The Portuguese woman is an inquisitive type. She disseminates information about people living in the building to anyone who would care to listen. She informs the narrator that the old man’s daughter took care of him. The narration goes back and forth in time and space, as the narrator depicts on the sick man in Toronto and his grandpa in Bombay. He remembers how his mother used to take good care of grandpa too, till things became very complicated and he had to be shifted to a hospital. He remembers even the minute details of his Grandpa’s illness, and the struggle that his mother had to do single handedly by changing dressings, changing bedpans etc. The narrator also helped, but didn’t go to the hospital as often as he should have. And Grandpa ultimately died in the hospital. The narration of the story in Toronto is intersected by his parent’s reactions in Bombay to his letters. This typical writing style makes this much readable.  Such reactions are given throughout in italics, making it a sub-text connected along with the main narrative. Kersi is alone in Toronto, writing a book of stories about his life in India, and taking swimming lessons, finding the chlorinated water of the local pool as foreign an element as the suburban life around him. Mistry cleverly includes within this story a commentary on and a critique of his own writing. Kersi has sent his book home to be read by his proud but uncomprehending parents.

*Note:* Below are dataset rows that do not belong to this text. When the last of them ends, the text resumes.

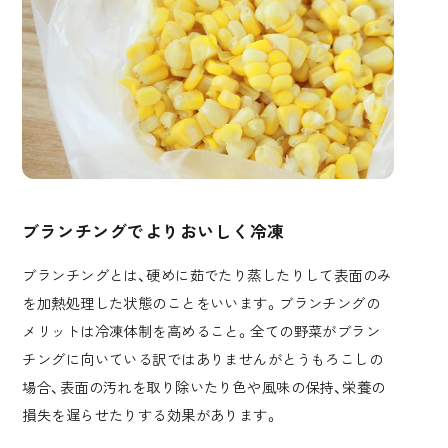
ブランチングでよりおいしく冷凍
ブランチングとは、硬めに茹でたり蒸したりして表面のみ
を加熱処理した状態のことをいいます。ブランチングの
メリットは冷凍体制を高めること。全ての野菜がブラン
チングに向いている訳ではありませんがとうもろこしの
場合、表面の汚れを取り除いたり色や風味の保持、栄養の
損失を遅らせたりする効果があります。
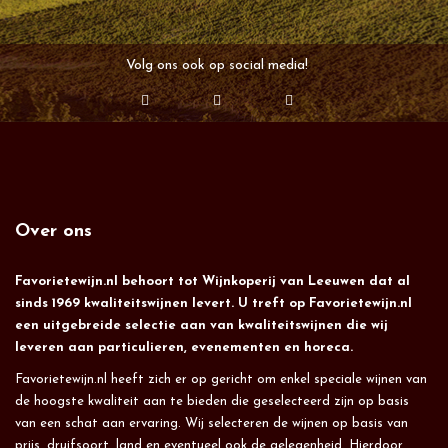
Volg ons ook op social media!
Over ons
Favorietewijn.nl behoort tot Wijnkoperij van Leeuwen dat al
sinds 1969 kwaliteitswijnen levert. U treft op Favorietewijn.nl
een uitgebreide selectie aan van kwaliteitswijnen die wij
leveren aan particulieren, evenementen en horeca.
Favorietewijn.nl heeft zich er op gericht om enkel speciale wijnen van
de hoogste kwaliteit aan te bieden die geselecteerd zijn op basis
van een schat aan ervaring. Wij selecteren de wijnen op basis van
prijs, druifsoort, land en eventueel ook de gelegenheid. Hierdoor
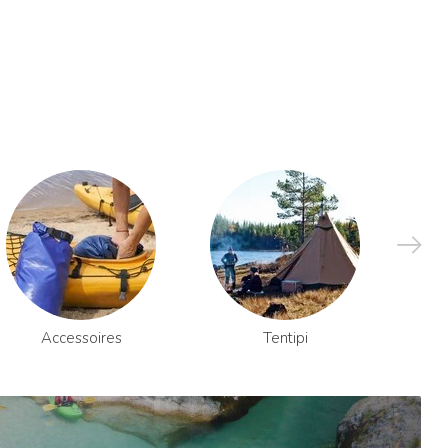
Accessoires
Tentipi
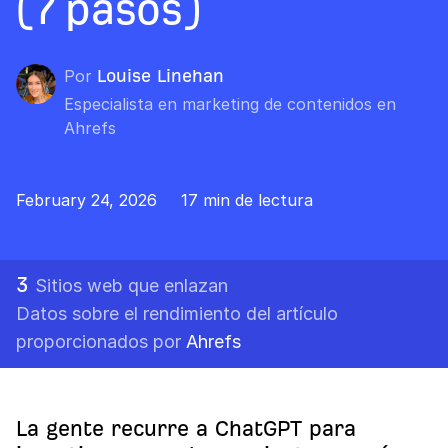
(7 pasos)
Por
Louise Linehan
Especialista en marketing de contenidos en
Ahrefs
February 24, 2026
17 min de lectura
3
Sitios web que enlazan
Datos sobre el rendimiento del artículo
proporcionados por
Ahrefs
La gente recurre a ChatGPT para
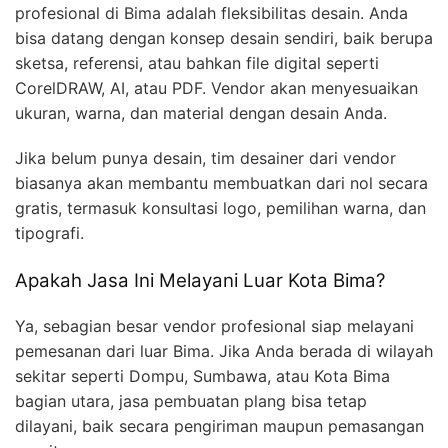
profesional di Bima adalah fleksibilitas desain. Anda
bisa datang dengan konsep desain sendiri, baik berupa
sketsa, referensi, atau bahkan file digital seperti
CorelDRAW, AI, atau PDF. Vendor akan menyesuaikan
ukuran, warna, dan material dengan desain Anda.
Jika belum punya desain, tim desainer dari vendor
biasanya akan membantu membuatkan dari nol secara
gratis, termasuk konsultasi logo, pemilihan warna, dan
tipografi.
Apakah Jasa Ini Melayani Luar Kota Bima?
Ya, sebagian besar vendor profesional siap melayani
pemesanan dari luar Bima. Jika Anda berada di wilayah
sekitar seperti Dompu, Sumbawa, atau Kota Bima
bagian utara, jasa pembuatan plang bisa tetap
dilayani, baik secara pengiriman maupun pemasangan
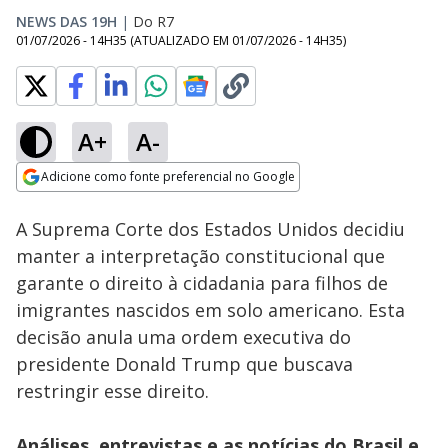
NEWS DAS 19H
|
Do R7
01/07/2026 - 14H35
(ATUALIZADO EM
01/07/2026 - 14H35
)
A+
A-
Loaded
:
19.10%
Adicione como fonte preferencial no Google
Subtitles
Ativar
Som
Opens in new window
EUA restringem
A Suprema Corte dos Estados Unidos decidiu
direito à cidadania
para estrangeiros
manter a interpretação constitucional que
garante o direito à cidadania para filhos de
imigrantes nascidos em solo americano. Esta
decisão anula uma ordem executiva do
presidente Donald Trump que buscava
restringir esse direito.
Análises, entrevistas e as notícias do Brasil e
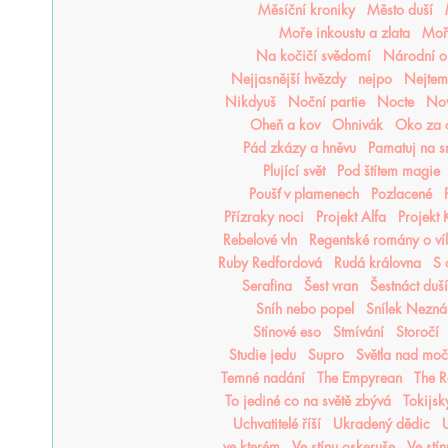
Měsíční kroniky
Město duší
Moře inkoustu a zlata
Moře
Na kočičí svědomí
Národní o
Nejjasnější hvězdy
nejpo
Nejtemn
Nikdyuš
Noční partie
Nocte
Nov
Oheň a kov
Ohnivák
Oko za 
Pád zkázy a hněvu
Pamatuj na s
Plující svět
Pod štítem magie
Poušť v plamenech
Pozlacené
Přízraky noci
Projekt Alfa
Projekt
Rebelové vln
Regentské romány o ví
Ruby Redfordová
Rudá královna
S 
Serafina
Šest vran
Šestnáct duší
Sníh nebo popel
Snílek Nezn
Stínové eso
Stmívání
Storočí
Studie jedu
Supro
Světla nad mo
Temné nadání
The Empyrean
The R
To jediné co na světě zbývá
Tokijsk
Uchvatitelé říší
Ukradený dědic
U
ve kterém
Ve stínu oskeruše
Ve stí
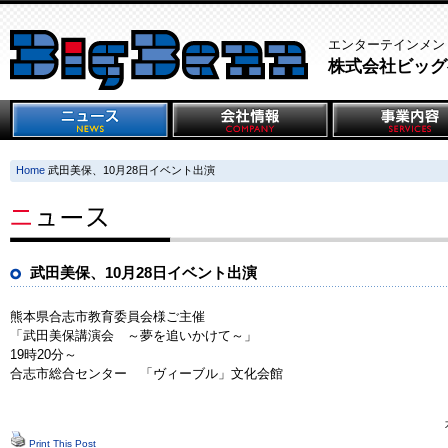
エンターテインメン
株式会社ビッグ
Home
武田美保、10月28日イベント出演
武田美保、10月28日イベント出演
熊本県合志市教育委員会様ご主催
「武田美保講演会 ～夢を追いかけて～」
19時20分～
合志市総合センター 「ヴィーブル」文化会館
Print This Post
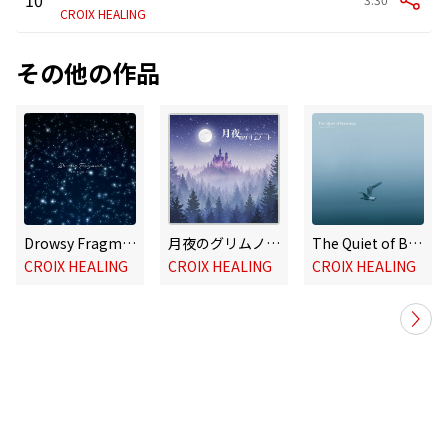
CROIX HEALING
その他の作品
Drowsy Fragments
月夜のグリムノート
The Quiet of Becoming
CROIX HEALING
CROIX HEALING
CROIX HEALING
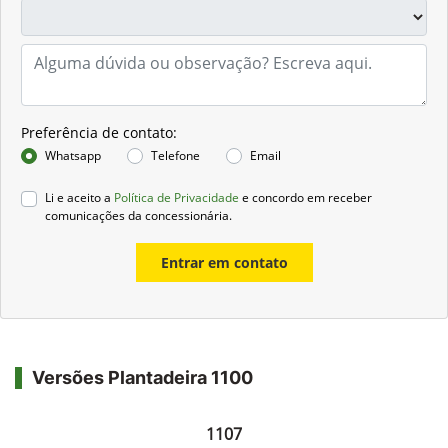
Preferência de contato:
Whatsapp
Telefone
Email
Li e aceito a
Política de Privacidade
e concordo em receber
comunicações da concessionária.
Entrar em contato
Versões Plantadeira 1100
1107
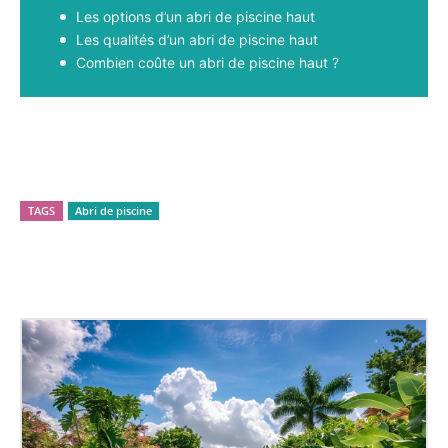
Les options d’un abri de piscine haut
Les qualités d’un abri de piscine haut
Combien coûte un abri de piscine haut ?
Facebook
X
Pinterest
WhatsApp
TAGS
Abri de piscine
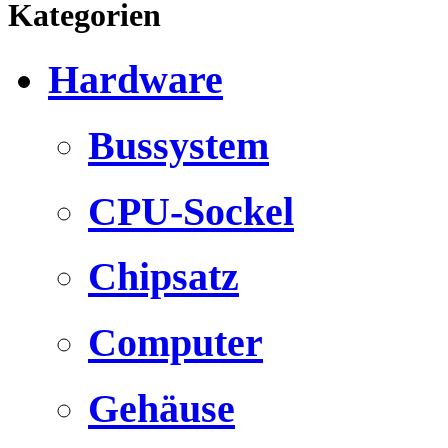
Kategorien
Hardware
Bussystem
CPU-Sockel
Chipsatz
Computer
Gehäuse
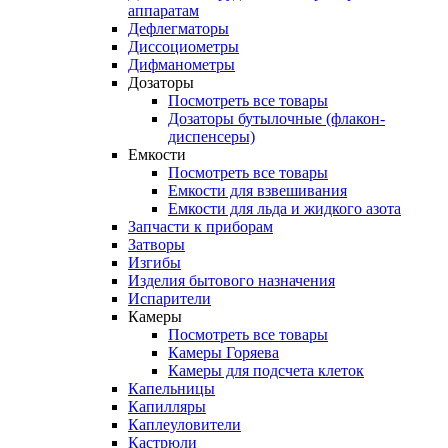
аппаратам
Дефлегматоры
Диссоциометры
Дифманометры
Дозаторы
Посмотреть все товары
Дозаторы бутылочные (флакон-
диспенсеры)
Емкости
Посмотреть все товары
Емкости для взвешивания
Емкости для льда и жидкого азота
Запчасти к приборам
Затворы
Изгибы
Изделия бытового назначения
Испарители
Камеры
Посмотреть все товары
Камеры Горяева
Камеры для подсчета клеток
Капельницы
Капилляры
Каплеуловители
Кастрюли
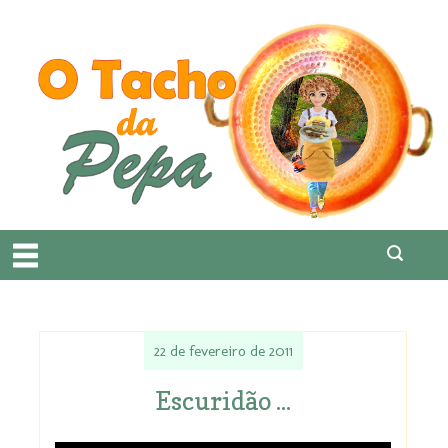
22 de fevereiro de 2011
Escuridão ...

Mistry thus unites two traditions in the short story; the conservative, semi-autobiographical mode that connects stories of childhood; and the newer self-reflexive mode in which the story comments on itself. Tt flashes back and forth in the protagonist’s mind. Mistry aptly shows the difficulty an immigrant faces when making a transition into another urban environment. Kersi’s daily encounters with myriad situations at Canada trigger memories or thoughts that relate to similar situations back home. There’s a tinge of both culture shock and a fear of rejection from the white society.

Narrative Technique

Written in the first person narrative form, The story is unique and quite interesting. The narrator describes his life in Toronto and compares his past living in Bombay. His parents’ reaction to his writings has been juxtaposed. The narration of the story goes back and forth in time and space, as the life of his parents in Bombay, their relations and expectations intersect the narration of his life in Toronto. It rotates around his present life and memories of his past. When he looks at the sick man in his building, he remembers his sick grandpa in Bombay and how his mother used to take good care of him till things became very complicated and he had to be admitted to the hospital where he died.